Actually, Reform is very simple and consists of several smaller objects.
Each object has a very specific scope one does exactly one thing, where the actual form object orchestrates between those. Twins are light-weight decorator objects from the Disposable gem.
Is this order valid to be filled, is this customer valid to check in to the hotel.
So rather than have methods like is Valid have methods like is Valid For Check In.
This blog post gives an early overview, code examples, and a few details of MLlib’s persistence API.
Key features of ML persistence include: Thanks to all of the community contributors who helped make this big leap forward in MLlib!
We can then import data, check if it looks correct, and easily serialize the results into any format we need.

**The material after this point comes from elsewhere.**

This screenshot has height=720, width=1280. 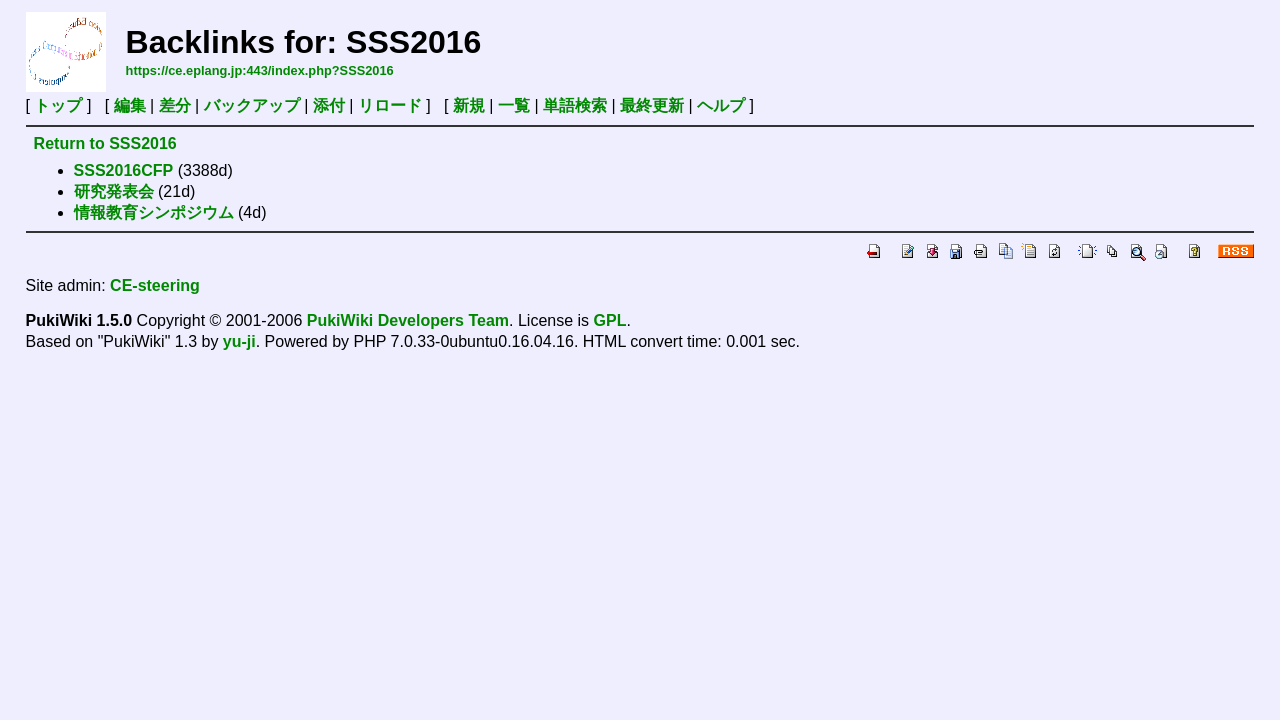 What do you see at coordinates (124, 170) in the screenshot?
I see `SSS2016CFP` at bounding box center [124, 170].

In Apache Spark 2.0, the Data Frame-based API for MLlib is taking the front seat for ML on Spark.All of these use cases are easier with model persistence, the ability to save and load models.With the upcoming release of Apache Spark 2.0, Spark’s Machine Learning library MLlib will include near-complete support for ML persistence in the Data Frame-based API.Thinking about the context for validation may help prevent that. Forms that have 90% of the data but won't save anything are unfair to users, who often make up the other 10% just to not lose data, so all the validation has done is force the system to lose track of which 10% was made up.Similar issues can happen on the back end - say a data import.